Dataset entries:
________

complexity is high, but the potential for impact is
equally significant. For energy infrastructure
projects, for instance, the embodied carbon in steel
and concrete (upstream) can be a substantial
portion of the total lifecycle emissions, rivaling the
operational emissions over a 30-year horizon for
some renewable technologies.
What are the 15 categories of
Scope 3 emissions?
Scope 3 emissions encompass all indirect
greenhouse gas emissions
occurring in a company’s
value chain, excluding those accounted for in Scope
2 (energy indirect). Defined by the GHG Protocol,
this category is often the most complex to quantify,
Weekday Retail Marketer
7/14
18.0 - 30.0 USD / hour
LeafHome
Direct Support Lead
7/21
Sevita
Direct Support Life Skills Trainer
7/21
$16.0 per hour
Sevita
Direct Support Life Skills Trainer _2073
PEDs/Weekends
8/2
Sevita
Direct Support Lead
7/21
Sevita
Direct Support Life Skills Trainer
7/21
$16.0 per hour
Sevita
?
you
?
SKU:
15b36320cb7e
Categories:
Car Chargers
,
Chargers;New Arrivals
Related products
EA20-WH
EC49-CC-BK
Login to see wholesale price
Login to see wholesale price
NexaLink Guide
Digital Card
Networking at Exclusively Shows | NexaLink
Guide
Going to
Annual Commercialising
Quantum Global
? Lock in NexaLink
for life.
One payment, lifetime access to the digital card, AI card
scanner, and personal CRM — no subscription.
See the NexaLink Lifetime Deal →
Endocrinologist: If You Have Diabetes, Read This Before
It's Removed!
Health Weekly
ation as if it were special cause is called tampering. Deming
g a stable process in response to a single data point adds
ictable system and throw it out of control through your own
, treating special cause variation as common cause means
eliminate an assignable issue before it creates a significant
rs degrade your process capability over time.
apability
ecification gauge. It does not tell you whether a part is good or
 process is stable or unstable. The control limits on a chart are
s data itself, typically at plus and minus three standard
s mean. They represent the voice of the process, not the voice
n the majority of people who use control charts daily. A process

________

Lines after the one containing "operational emissions over" are left out; every line from the start of the entries through that line is restated word for word.

Exercise response —
complexity is high, but the potential for impact is
equally significant. For energy infrastructure
projects, for instance, the embodied carbon in steel
and concrete (upstream) can be a substantial
portion of the total lifecycle emissions, rivaling the
operational emissions over a 30-year horizon for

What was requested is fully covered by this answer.